▸ Problem to solve:
Please look for the string "great" below and report every line in which it occurs.

▸ Stored data entries:
◆ ◆ ◆ ◆ ◆

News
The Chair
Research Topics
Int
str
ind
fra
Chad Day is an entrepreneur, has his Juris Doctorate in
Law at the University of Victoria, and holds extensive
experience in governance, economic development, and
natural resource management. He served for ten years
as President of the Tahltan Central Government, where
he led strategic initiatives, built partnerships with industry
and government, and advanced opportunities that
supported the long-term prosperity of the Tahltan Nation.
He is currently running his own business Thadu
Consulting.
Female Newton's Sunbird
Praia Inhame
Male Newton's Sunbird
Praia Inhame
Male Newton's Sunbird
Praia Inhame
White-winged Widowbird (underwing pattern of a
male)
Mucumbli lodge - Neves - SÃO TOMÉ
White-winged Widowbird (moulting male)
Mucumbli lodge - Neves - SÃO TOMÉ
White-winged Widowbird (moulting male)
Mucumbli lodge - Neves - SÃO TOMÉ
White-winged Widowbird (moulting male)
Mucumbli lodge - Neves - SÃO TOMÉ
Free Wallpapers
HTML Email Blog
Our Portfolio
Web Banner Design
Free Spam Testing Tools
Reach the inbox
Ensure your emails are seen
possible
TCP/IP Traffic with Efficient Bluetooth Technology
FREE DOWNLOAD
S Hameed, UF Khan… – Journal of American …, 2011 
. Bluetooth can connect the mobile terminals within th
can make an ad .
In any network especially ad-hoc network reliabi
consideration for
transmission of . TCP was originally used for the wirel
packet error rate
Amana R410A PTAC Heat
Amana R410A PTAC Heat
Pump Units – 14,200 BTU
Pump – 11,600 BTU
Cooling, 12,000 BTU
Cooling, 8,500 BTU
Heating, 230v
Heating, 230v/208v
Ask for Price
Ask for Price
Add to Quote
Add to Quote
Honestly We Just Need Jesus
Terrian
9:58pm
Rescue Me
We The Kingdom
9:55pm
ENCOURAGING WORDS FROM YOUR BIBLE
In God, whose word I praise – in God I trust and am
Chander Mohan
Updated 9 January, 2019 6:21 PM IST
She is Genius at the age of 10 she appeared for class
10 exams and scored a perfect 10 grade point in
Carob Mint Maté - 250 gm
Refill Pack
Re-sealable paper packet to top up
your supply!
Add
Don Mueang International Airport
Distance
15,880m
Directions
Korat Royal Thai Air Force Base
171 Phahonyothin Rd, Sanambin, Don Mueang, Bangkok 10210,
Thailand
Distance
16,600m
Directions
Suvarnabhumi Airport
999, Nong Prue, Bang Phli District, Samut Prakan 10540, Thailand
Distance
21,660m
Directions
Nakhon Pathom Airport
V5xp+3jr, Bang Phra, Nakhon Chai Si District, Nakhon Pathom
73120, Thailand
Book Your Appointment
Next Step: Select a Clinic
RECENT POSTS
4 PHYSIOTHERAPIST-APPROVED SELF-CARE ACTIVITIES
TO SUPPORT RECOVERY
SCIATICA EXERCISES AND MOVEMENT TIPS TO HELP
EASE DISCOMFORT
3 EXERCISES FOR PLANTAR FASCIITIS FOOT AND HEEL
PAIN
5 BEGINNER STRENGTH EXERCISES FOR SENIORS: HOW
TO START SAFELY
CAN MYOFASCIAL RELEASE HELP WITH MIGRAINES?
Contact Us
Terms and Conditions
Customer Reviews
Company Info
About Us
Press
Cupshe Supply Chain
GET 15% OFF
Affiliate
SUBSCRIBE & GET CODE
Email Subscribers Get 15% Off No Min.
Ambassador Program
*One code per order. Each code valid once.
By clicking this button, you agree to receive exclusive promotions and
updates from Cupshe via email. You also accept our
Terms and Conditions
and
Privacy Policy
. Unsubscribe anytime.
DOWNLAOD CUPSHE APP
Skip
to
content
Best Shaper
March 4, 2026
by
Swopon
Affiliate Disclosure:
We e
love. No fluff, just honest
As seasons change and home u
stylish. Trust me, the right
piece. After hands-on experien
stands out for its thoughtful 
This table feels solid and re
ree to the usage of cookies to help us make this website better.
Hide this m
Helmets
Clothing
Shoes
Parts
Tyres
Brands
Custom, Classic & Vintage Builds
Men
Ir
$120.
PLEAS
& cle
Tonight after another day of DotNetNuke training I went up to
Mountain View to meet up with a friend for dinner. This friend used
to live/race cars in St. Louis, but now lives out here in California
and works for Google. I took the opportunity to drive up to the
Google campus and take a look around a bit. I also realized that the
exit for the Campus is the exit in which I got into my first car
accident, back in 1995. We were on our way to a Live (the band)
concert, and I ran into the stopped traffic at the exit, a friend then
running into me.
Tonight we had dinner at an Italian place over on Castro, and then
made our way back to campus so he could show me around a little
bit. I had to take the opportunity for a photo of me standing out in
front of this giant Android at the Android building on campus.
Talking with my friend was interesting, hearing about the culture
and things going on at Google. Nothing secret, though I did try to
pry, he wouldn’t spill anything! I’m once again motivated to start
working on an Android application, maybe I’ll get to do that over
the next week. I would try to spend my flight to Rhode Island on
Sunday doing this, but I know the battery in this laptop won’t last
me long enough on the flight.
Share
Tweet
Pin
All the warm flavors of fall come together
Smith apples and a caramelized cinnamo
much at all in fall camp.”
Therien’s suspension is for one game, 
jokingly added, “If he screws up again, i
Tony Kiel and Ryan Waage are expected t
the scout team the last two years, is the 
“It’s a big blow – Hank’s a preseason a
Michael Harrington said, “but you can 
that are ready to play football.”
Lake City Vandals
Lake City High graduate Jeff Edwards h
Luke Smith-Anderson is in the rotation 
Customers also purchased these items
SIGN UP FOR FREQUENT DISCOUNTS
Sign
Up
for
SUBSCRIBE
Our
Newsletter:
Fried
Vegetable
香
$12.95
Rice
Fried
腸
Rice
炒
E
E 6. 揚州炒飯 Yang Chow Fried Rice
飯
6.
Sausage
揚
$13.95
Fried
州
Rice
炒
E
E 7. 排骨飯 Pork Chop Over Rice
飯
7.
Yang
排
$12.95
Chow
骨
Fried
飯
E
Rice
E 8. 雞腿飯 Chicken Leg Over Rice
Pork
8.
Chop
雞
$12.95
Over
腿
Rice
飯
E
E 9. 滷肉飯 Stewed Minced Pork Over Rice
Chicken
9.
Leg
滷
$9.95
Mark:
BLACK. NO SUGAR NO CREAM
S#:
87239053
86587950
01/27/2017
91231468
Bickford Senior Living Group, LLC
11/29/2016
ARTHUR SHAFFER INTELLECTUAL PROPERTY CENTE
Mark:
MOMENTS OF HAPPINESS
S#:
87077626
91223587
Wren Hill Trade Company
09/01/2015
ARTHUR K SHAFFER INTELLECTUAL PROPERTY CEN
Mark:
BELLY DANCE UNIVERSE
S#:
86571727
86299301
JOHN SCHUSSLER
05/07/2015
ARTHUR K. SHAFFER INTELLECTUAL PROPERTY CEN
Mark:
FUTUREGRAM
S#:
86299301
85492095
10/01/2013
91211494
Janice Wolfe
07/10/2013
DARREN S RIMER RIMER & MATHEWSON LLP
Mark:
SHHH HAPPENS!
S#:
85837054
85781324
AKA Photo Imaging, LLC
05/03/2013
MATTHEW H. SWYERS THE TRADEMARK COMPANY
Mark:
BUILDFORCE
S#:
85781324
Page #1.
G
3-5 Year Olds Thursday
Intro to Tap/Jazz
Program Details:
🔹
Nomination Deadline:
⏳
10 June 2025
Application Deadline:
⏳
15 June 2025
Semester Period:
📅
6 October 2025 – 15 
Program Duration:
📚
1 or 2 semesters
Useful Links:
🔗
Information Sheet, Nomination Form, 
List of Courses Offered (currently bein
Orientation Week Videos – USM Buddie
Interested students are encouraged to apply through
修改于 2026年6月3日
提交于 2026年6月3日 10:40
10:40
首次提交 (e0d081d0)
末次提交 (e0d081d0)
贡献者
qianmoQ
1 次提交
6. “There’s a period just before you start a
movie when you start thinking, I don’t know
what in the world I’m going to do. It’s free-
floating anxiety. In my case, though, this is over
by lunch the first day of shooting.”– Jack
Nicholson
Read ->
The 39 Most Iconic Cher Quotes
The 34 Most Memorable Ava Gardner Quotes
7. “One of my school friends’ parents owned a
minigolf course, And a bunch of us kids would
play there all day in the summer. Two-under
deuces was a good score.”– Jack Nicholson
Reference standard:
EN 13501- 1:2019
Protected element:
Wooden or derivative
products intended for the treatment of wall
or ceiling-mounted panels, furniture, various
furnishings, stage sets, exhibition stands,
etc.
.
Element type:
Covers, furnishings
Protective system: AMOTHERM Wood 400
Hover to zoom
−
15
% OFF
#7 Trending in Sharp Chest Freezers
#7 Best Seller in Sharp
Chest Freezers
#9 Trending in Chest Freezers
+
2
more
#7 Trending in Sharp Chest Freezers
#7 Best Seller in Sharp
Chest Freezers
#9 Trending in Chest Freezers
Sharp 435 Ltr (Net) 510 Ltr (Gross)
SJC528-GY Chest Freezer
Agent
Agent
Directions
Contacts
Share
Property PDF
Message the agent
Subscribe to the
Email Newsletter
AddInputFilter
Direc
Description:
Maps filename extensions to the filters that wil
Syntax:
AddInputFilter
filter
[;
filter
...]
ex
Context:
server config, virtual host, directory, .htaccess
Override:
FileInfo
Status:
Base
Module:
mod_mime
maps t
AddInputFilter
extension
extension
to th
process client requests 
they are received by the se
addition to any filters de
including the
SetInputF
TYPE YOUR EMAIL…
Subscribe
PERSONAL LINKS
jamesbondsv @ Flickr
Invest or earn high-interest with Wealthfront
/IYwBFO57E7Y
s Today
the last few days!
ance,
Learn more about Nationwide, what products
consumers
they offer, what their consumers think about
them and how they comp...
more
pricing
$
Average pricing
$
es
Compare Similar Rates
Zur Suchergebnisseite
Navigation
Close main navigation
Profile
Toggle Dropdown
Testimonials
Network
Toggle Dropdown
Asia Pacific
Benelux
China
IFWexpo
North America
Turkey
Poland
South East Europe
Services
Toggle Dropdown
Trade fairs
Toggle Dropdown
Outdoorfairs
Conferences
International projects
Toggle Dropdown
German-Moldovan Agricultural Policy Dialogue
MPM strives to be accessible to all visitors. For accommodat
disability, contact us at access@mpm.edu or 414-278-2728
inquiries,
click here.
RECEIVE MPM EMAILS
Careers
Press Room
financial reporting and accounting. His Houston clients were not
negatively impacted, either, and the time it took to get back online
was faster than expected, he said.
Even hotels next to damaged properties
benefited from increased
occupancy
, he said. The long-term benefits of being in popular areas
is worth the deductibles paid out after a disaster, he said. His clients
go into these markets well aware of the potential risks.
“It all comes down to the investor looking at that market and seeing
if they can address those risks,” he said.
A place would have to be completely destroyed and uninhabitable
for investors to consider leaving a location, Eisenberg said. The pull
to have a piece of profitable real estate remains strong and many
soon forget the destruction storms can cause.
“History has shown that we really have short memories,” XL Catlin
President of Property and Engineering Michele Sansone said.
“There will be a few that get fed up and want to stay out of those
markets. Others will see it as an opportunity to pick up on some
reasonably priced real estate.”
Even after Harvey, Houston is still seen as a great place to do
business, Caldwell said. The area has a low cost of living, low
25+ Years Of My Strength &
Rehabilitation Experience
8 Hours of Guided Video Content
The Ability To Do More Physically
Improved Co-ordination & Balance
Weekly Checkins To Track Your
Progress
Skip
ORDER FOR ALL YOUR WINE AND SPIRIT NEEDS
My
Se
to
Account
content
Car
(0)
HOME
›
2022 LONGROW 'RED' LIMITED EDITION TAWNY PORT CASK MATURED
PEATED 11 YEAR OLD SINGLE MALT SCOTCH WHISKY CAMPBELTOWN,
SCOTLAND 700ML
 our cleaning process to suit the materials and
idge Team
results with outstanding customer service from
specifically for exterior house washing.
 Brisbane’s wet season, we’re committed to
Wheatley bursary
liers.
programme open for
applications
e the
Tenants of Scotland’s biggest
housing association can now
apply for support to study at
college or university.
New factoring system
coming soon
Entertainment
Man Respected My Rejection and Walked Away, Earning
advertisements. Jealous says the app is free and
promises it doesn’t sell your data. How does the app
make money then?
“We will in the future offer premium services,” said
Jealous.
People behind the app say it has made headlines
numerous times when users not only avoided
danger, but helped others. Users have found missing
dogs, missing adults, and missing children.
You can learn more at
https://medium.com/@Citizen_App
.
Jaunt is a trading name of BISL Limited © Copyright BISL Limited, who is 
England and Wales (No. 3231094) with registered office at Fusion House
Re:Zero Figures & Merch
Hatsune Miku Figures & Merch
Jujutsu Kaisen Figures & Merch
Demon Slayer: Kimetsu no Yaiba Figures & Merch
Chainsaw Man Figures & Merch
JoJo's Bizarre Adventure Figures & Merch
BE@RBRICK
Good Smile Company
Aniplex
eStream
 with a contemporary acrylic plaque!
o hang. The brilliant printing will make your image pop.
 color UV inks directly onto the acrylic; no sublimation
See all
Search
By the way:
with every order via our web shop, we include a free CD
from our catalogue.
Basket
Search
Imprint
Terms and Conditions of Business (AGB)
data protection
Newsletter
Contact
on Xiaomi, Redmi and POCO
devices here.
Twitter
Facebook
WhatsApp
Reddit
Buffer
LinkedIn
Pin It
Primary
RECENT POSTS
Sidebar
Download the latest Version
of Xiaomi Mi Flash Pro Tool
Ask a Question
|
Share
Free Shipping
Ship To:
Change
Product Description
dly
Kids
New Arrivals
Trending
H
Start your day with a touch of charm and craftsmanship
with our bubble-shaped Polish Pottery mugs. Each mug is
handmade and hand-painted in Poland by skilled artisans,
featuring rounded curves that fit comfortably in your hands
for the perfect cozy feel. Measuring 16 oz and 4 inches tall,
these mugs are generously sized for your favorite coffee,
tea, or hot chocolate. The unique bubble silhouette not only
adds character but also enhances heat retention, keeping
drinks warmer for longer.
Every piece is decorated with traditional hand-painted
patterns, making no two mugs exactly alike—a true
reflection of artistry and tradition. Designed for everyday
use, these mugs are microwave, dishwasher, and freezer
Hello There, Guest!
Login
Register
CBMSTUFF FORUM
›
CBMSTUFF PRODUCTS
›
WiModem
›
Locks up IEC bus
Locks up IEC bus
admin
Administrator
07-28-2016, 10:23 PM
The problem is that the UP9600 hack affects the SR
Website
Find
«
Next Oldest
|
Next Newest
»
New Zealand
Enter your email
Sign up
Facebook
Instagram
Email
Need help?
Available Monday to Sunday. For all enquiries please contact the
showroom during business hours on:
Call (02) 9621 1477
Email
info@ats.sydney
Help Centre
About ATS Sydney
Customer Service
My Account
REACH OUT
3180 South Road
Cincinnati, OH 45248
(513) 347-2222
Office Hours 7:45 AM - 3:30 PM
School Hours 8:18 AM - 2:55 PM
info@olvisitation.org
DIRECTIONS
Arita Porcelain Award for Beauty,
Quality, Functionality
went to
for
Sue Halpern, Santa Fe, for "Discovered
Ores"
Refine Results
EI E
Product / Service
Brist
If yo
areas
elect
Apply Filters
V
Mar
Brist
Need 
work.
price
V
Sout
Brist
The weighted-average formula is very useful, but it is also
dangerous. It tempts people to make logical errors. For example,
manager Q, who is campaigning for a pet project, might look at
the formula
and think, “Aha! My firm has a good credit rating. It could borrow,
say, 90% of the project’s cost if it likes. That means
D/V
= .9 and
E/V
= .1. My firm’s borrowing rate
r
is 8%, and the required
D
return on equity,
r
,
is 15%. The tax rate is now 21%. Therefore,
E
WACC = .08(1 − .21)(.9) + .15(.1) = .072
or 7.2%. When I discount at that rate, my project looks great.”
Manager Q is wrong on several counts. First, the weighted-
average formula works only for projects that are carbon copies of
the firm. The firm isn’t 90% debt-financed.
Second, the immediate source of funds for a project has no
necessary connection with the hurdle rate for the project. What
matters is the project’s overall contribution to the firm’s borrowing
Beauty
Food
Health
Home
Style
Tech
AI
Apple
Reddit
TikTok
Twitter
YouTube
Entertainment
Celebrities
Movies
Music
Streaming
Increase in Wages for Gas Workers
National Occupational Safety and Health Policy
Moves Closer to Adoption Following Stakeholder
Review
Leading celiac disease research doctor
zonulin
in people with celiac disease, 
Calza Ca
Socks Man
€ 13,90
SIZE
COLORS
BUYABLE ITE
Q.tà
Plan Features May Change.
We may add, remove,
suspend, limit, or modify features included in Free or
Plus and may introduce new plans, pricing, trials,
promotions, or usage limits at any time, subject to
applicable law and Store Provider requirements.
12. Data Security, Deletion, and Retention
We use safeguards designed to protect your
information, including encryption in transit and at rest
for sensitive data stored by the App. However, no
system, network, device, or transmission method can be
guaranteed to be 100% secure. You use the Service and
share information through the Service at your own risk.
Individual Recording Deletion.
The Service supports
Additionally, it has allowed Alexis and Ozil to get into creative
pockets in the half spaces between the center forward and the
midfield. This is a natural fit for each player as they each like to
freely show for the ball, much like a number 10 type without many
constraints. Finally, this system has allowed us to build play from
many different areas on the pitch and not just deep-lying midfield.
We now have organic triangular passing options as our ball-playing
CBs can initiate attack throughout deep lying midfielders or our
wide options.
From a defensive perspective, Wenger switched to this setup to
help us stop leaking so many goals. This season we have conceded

◆ ◆ ◆ ◆ ◆

▸ Reply:
Even after Harvey, Houston is still seen as a great place to do
or 7.2%. When I discount at that rate, my project looks great.”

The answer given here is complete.